Last week, some 52 years later and still with good eyes and with my hopes of having to wear glasses long since faded,  I went to the eye Dr. and was told I need surgery.  My eyes are starting to catch up with my age…sigh… and although not necessary immediately, I was told that lens replacement will improve my vision immensely,  my vision that I didn’t realize was compromised.  Although I don’t have cataracts… yet… I will soon enough so the lens replacement surgery would be a proactive move.  I stopped giving the Dr. full attention upon hearing the word “cataract”.    I remember when I turned 50 and the AARP information started filling my mailbox.  AARP?  Seriously?  I felt like I had started getting some other persons mail… some old person, not me.  Cataracts make AARP sound like a subscription to Glamour magazine.

While at my recent eye exam,  my overachieving self stepped in and painstakingly tried to distinguish the letters in just one more row, feeling discouraged that I couldn’t read the bottom row at all.  I couldn’t help but think of the time I tried so hard to flunk the test to get the glasses, blue frames please, that I so desperately wanted.  Although I know this is a very common procedure, I’m still a bit uncomfortable with the idea of someone working on my eyes, making the idea of glasses sound not so bad.

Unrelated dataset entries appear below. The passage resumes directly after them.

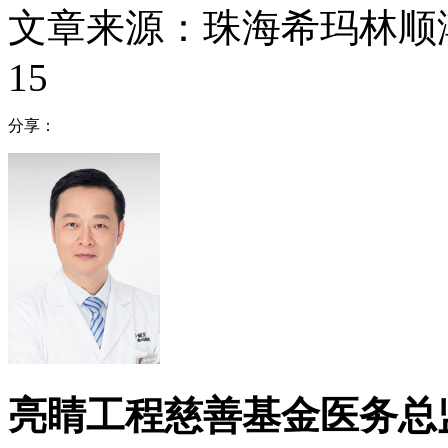
文章来源：珠海希玛林顺
15
分享：
亮睛工程慈善基金医务总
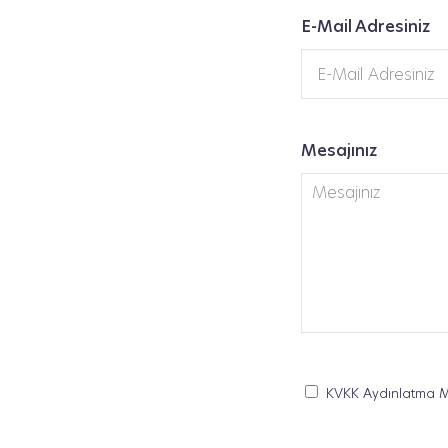
E-Mail Adresiniz
Mesajınız
KVKK Aydınlatma M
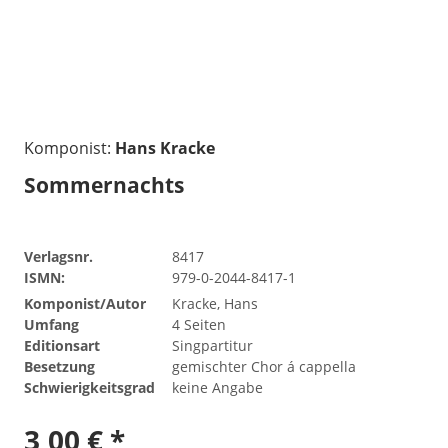
Komponist:
Hans Kracke
Sommernachts
Verlagsnr.
8417
ISMN:
979-0-2044-8417-1
Komponist/Autor
Kracke, Hans
Umfang
4 Seiten
Editionsart
Singpartitur
Besetzung
gemischter Chor á cappella
Schwierigkeitsgrad
keine Angabe
3,00 € *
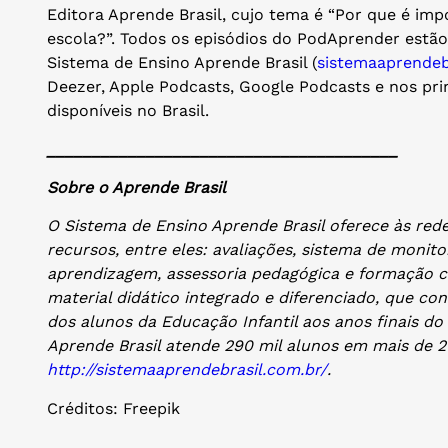
Editora Aprende Brasil, cujo tema é “Por que é imp
escola?”. Todos os episódios do PodAprender estão
Sistema de Ensino Aprende Brasil (
sistemaaprendeb
Deezer, Apple Podcasts, Google Podcasts e nos pri
disponíveis no Brasil.
_______________________________________
Sobre o Aprende Brasil
O Sistema de Ensino Aprende Brasil oferece às red
recursos, entre eles: avaliações, sistema de monit
aprendizagem, assessoria pedagógica e formação c
material didático integrado e diferenciado, que co
dos alunos da Educação Infantil aos anos finais d
Aprende Brasil atende 290 mil alunos em mais de 21
http://sistemaaprendebrasil.com.br/
.
Créditos: Freepik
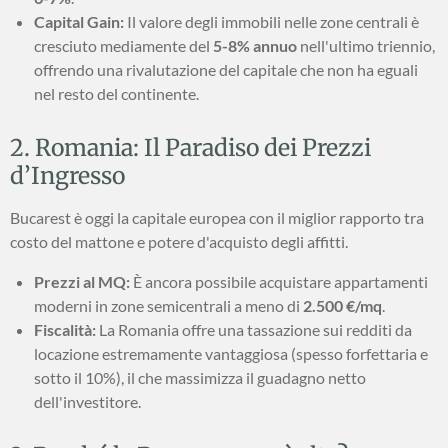
Capital Gain:
Il valore degli immobili nelle zone centrali è
cresciuto mediamente del
5-8% annuo
nell'ultimo triennio,
offrendo una rivalutazione del capitale che non ha eguali
nel resto del continente.
2. Romania: Il Paradiso dei Prezzi
d’Ingresso
Bucarest è oggi la capitale europea con il miglior rapporto tra
costo del mattone e potere d'acquisto degli affitti.
Prezzi al MQ:
È ancora possibile acquistare appartamenti
moderni in zone semicentrali a meno di
2.500 €/mq
.
Fiscalità:
La Romania offre una tassazione sui redditi da
locazione estremamente vantaggiosa (spesso forfettaria e
sotto il 10%), il che massimizza il guadagno netto
dell'investitore.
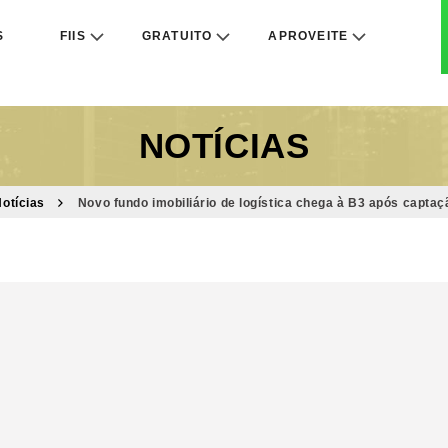
S
FIIS
GRATUITO
APROVEITE
NOTÍCIAS
otícias
Novo fundo imobiliário de logística chega à B3 após captaçã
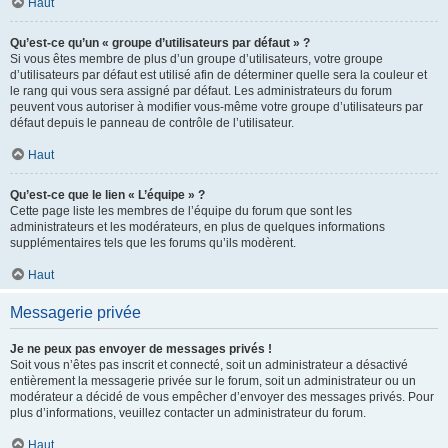
Haut
Qu’est-ce qu’un « groupe d’utilisateurs par défaut » ?
Si vous êtes membre de plus d’un groupe d’utilisateurs, votre groupe
d’utilisateurs par défaut est utilisé afin de déterminer quelle sera la couleur et
le rang qui vous sera assigné par défaut. Les administrateurs du forum
peuvent vous autoriser à modifier vous-même votre groupe d’utilisateurs par
défaut depuis le panneau de contrôle de l’utilisateur.
Haut
Qu’est-ce que le lien « L’équipe » ?
Cette page liste les membres de l’équipe du forum que sont les
administrateurs et les modérateurs, en plus de quelques informations
supplémentaires tels que les forums qu’ils modèrent.
Haut
Messagerie privée
Je ne peux pas envoyer de messages privés !
Soit vous n’êtes pas inscrit et connecté, soit un administrateur a désactivé
entièrement la messagerie privée sur le forum, soit un administrateur ou un
modérateur a décidé de vous empêcher d’envoyer des messages privés. Pour
plus d’informations, veuillez contacter un administrateur du forum.
Haut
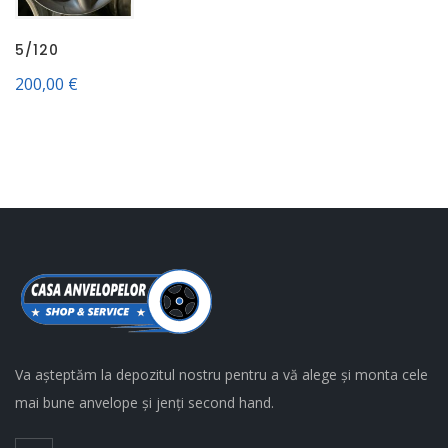
5/120
200,00
€
Va așteptăm la depozitul nostru pentru a vă alege și monta cele
mai bune anvelope și jenți second hand.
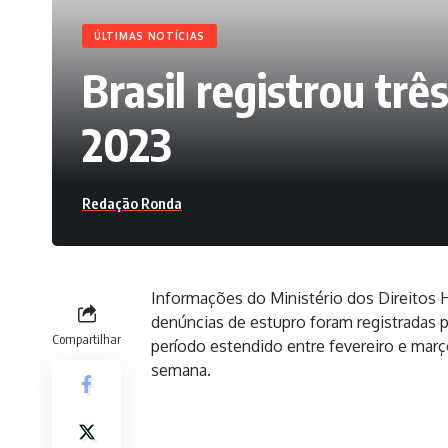
ÚLTIMAS NOTÍCIAS
Brasil registrou tr
2023
Redação Ronda
Informações do Ministério dos Direitos
denúncias de estupro foram registradas 
Compartilhar
período estendido entre fevereiro e mar
semana.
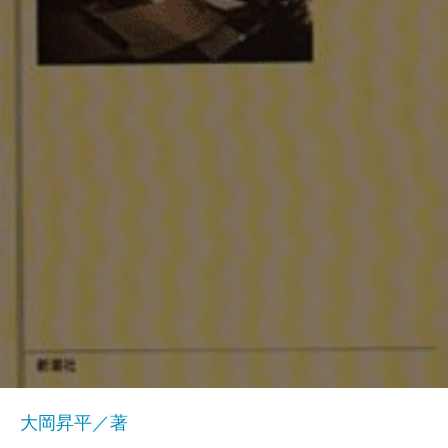
大岡昇平／著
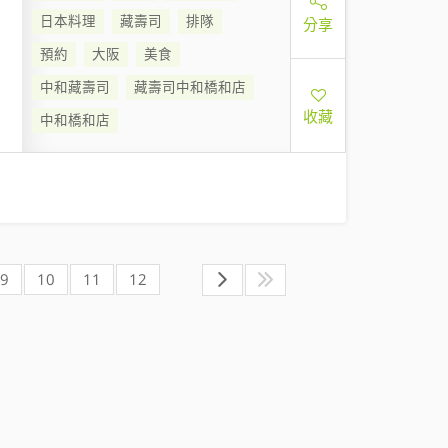
日本料理
藏壽司
排隊
分享
預約
大阪
美食
中和藏壽司
藏壽司中和橋和店
收藏
中和橋和店
9
10
11
12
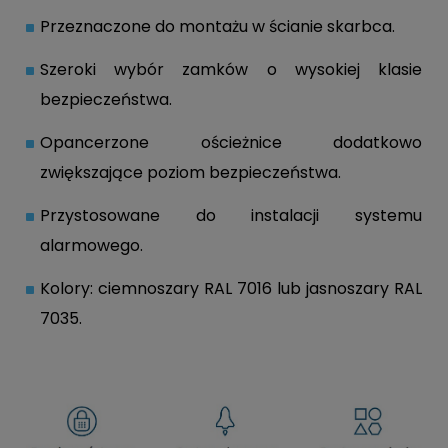
Przeznaczone do montażu w ścianie skarbca.
Szeroki wybór zamków o wysokiej klasie
bezpieczeństwa.
Opancerzone ościeżnice dodatkowo
zwiększające poziom bezpieczeństwa.
Przystosowane do instalacji systemu
alarmowego.
Kolory: ciemnoszary RAL 7016 lub jasnoszary RAL
7035.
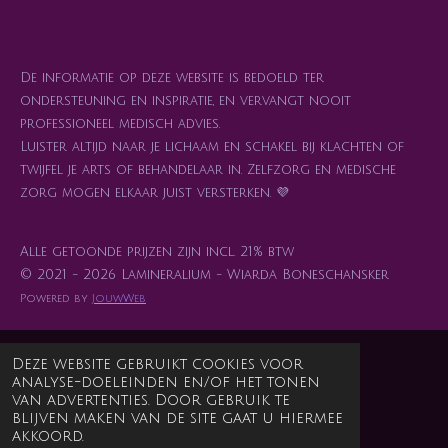
De informatie op deze website is bedoeld ter
ondersteuning en inspiratie, en vervangt nooit
professioneel medisch advies.
Luister altijd naar je lichaam en schakel bij klachten of
twijfel je arts of behandelaar in. Zelfzorg en medische
zorg mogen elkaar juist versterken. 💜
Alle getoonde prijzen zijn incl. 21% btw
© 2021 - 2026 Lamineralium - Wiarda Boneschansker
Powered by
JouwWeb
Deze website gebruikt cookies voor
analyse-doeleinden en/of het tonen
van advertenties. Door gebruik te
blijven maken van de site gaat u hiermee
akkoord.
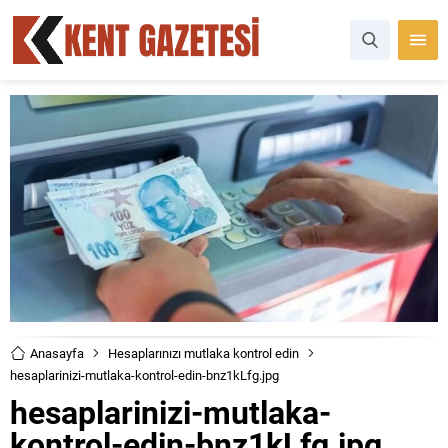
Anasayfa
Hesaplarınızı mutlaka kontrol edin
hesaplarinizi-mutlaka-kontrol-edin-bnz1kLfg.jpg
hesaplarinizi-mutlaka-
kontrol-edin-bnz1kLfg.jpg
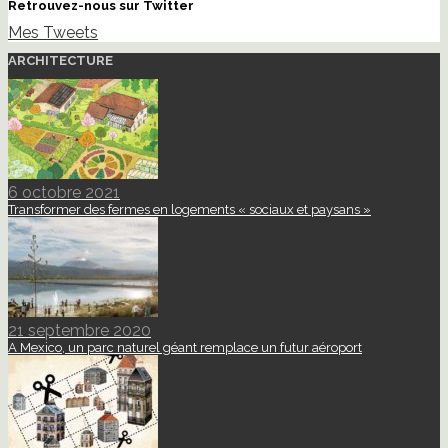
Retrouvez-nous sur Twitter
Mes Tweets
ARCHITECTURE
6 octobre 2021
Transformer des fermes en logements « sociaux et paysans »
21 septembre 2020
A Mexico, un parc naturel géant remplace un futur aéroport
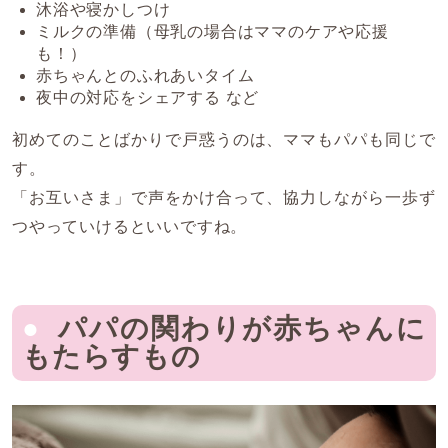
沐浴や寝かしつけ
ミルクの準備（母乳の場合はママのケアや応援
も！）
赤ちゃんとのふれあいタイム
夜中の対応をシェアする など
初めてのことばかりで戸惑うのは、ママもパパも同じで
す。
「お互いさま」で声をかけ合って、協力しながら一歩ず
つやっていけるといいですね。
パパの関わりが赤ちゃんに
もたらすもの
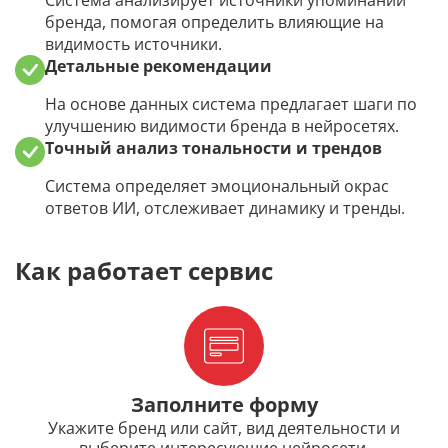
Система анализирует источники упоминаний
Проверка позиций сайта в Яндексе и Google
бренда, помогая определить влияющие на
видимость источники.
Список URL в ТОП
Детальные рекомендации
На основе данных система предлагает шаги по
Проверка индексации страниц в Яндексе и
улучшению видимости бренда в нейросетях.
Google
Точный анализ тональности и трендов
Отправка на индексацию страниц в Яндекс
Система определяет эмоциональный окрас
и Google
ответов ИИ, отслеживает динамику и тренды.
Быстрый анализ списка сайтов
Как работает сервис
Релевантность зон документа
Yandex Search API (Яндекс.XML)
Анализ поведенческих факторов в Яндексе
Заполните форму
Аудит поведенческих факторов с помощью
Укажите бренд или сайт, вид деятельности и
Яндекс.Метрики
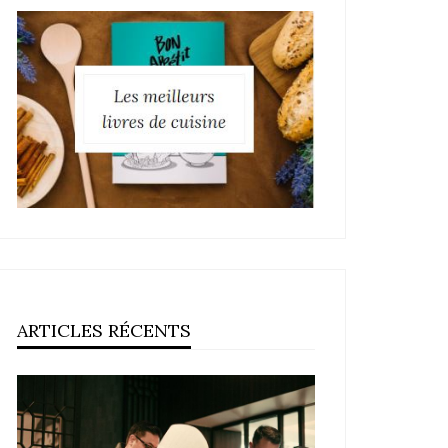
ARTICLES RÉCENTS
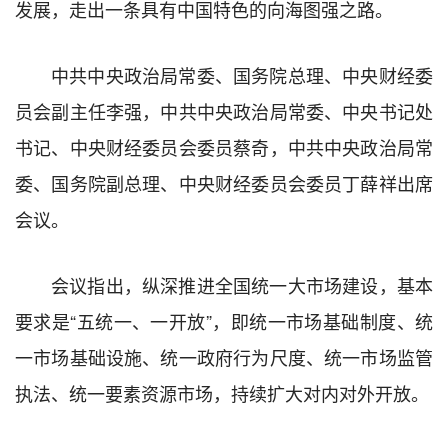
发展，走出一条具有中国特色的向海图强之路。
中共中央政治局常委、国务院总理、中央财经委
员会副主任李强，中共中央政治局常委、中央书记处
书记、中央财经委员会委员蔡奇，中共中央政治局常
委、国务院副总理、中央财经委员会委员丁薛祥出席
会议。
会议指出，纵深推进全国统一大市场建设，基本
要求是“五统一、一开放”，即统一市场基础制度、统
一市场基础设施、统一政府行为尺度、统一市场监管
执法、统一要素资源市场，持续扩大对内对外开放。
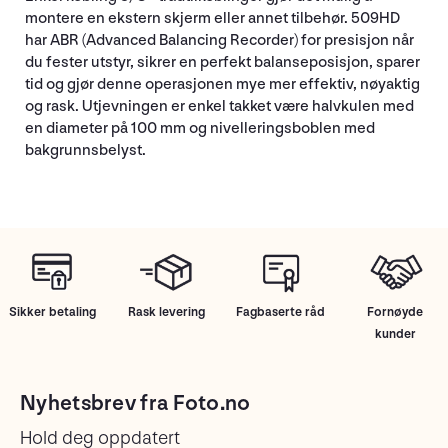
montere en ekstern skjerm eller annet tilbehør. 509HD
har ABR (Advanced Balancing Recorder) for presisjon når
du fester utstyr, sikrer en perfekt balanseposisjon, sparer
tid og gjør denne operasjonen mye mer effektiv, nøyaktig
og rask. Utjevningen er enkel takket være halvkulen med
en diameter på 100 mm og nivelleringsboblen med
bakgrunnsbelyst.
Sikker betaling
Rask levering
Fagbaserte råd
Fornøyde
kunder
Nyhetsbrev fra Foto.no
Hold deg oppdatert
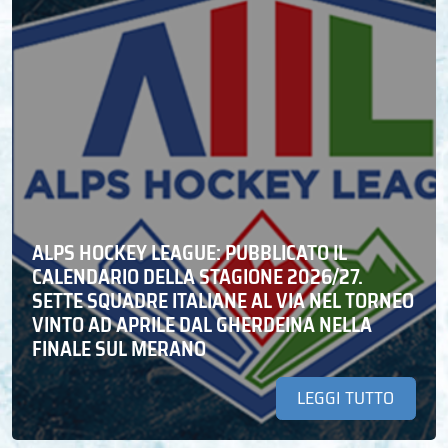
ALPS HOCKEY LEAGUE: PUBBLICATO IL
CALENDARIO DELLA STAGIONE 2026/27.
SETTE SQUADRE ITALIANE AL VIA NEL TORNEO
VINTO AD APRILE DAL GHERDEINA NELLA
FINALE SUL MERANO
LEGGI TUTTO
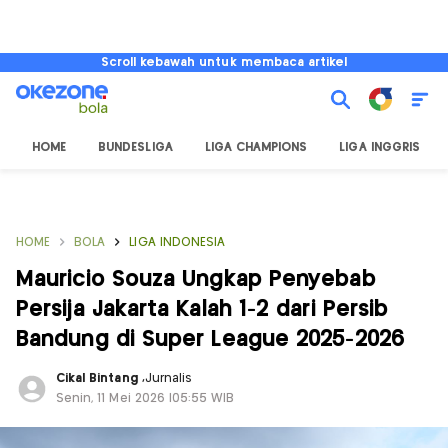
Scroll kebawah untuk membaca artikel
HOME
BUNDESLIGA
LIGA CHAMPIONS
LIGA INGGRIS
HOME
BOLA
LIGA INDONESIA
Mauricio Souza Ungkap Penyebab
Persija Jakarta Kalah 1-2 dari Persib
Bandung di Super League 2025-2026
Cikal Bintang
,
Jurnalis
Senin, 11 Mei 2026 |05:55 WIB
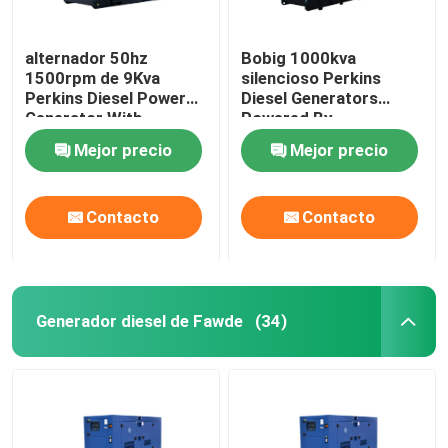
alternador 50hz
Bobig 1000kva
1500rpm de 9Kva
silencioso Perkins
Perkins Diesel Power
Diesel Generators
Generator With
Powered By
Stamford
4008TAG2A
Mejor precio
Mejor precio
Contacto
Contacto
Generador diesel de Fawde
(34)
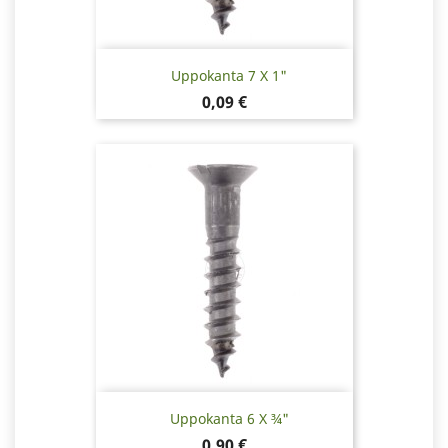
Uppokanta 7 X 1"
Hinta
0,09 €
Uppokanta 6 X ¾"
Hinta
0,90 €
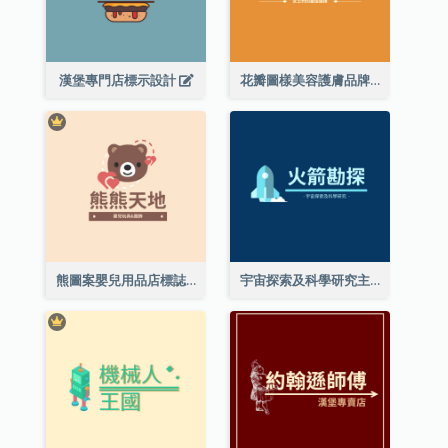
漢堡專門店標示設計
花瓣圖樣美容護膚品牌標誌
熊圖案嬰兒用品店標誌
宇宙探索及科學研究主題標誌設計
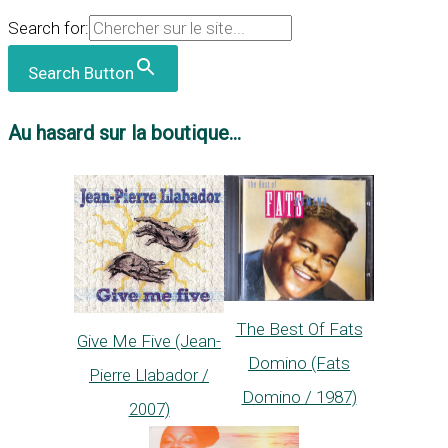
Search for:
Search Button
Au hasard sur la boutique...
The Best Of Fats
Give Me Five (Jean-
Domino (Fats
Pierre Llabador /
Domino / 1987)
2007)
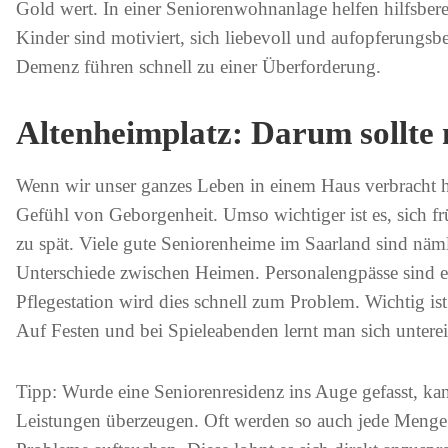
Gold wert. In einer Seniorenwohnanlage helfen hilfsb
Kinder sind motiviert, sich liebevoll und aufopferungsb
Demenz führen schnell zu einer Überforderung.
Altenheimplatz: Darum sollte
Wenn wir unser ganzes Leben in einem Haus verbracht ha
Gefühl von Geborgenheit. Umso wichtiger ist es, sich f
zu spät. Viele gute Seniorenheime im Saarland sind nämlic
Unterschiede zwischen Heimen. Personalengpässe sind
Pflegestation wird dies schnell zum Problem. Wichtig is
Auf Festen und bei Spieleabenden lernt man sich unter
Tipp: Wurde eine Seniorenresidenz ins Auge gefasst, k
Leistungen überzeugen. Oft werden so auch jede Menge V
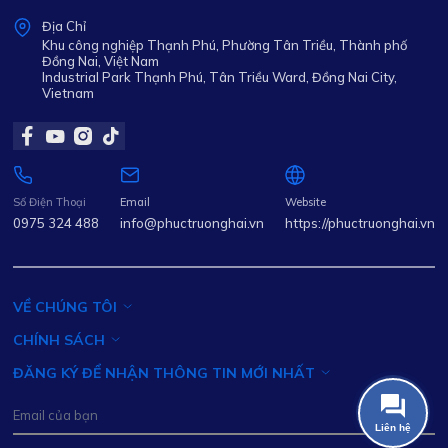
Địa Chỉ
Khu công nghiệp Thạnh Phú, Phường Tân Triều, Thành phố
Đồng Nai, Việt Nam
Industrial Park Thạnh Phú, Tân Triều Ward, Đồng Nai City,
Vietnam
Số Điện Thoại
Email
Website
0975 324 488
info@phuctruonghai.vn
https://phuctruonghai.vn
VỀ CHÚNG TÔI
CHÍNH SÁCH
ĐĂNG KÝ ĐỂ NHẬN THÔNG TIN MỚI NHẤT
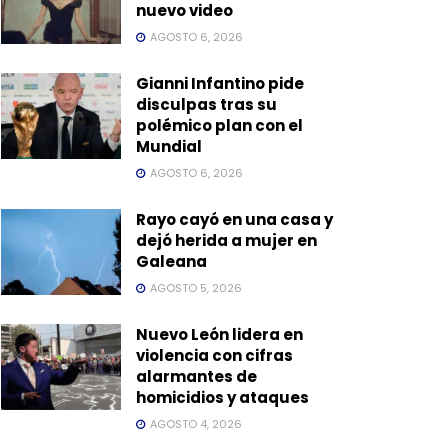
nuevo video
AGOSTO 6, 2026
Gianni Infantino pide
disculpas tras su
polémico plan con el
Mundial
AGOSTO 6, 2026
Rayo cayó en una casa y
dejó herida a mujer en
Galeana
AGOSTO 5, 2026
Nuevo León lidera en
violencia con cifras
alarmantes de
homicidios y ataques
AGOSTO 4, 2026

I was offered  the disposable glasses when I was getting ready to leave, in case I  didn’t have “real” sunglasses with me,  and was surprised that they didn’t seem to have changed over the decades.  Thankfully, I had real sunglasses with me so turned them down.   Seriously?  I wore those in public for TWO days?  20/20 vision doesn’t necessarily mean an accurate or clear perspective when you go beyond the eye charts.  Thank goodness for maturity, even if aging eyes is part of the package.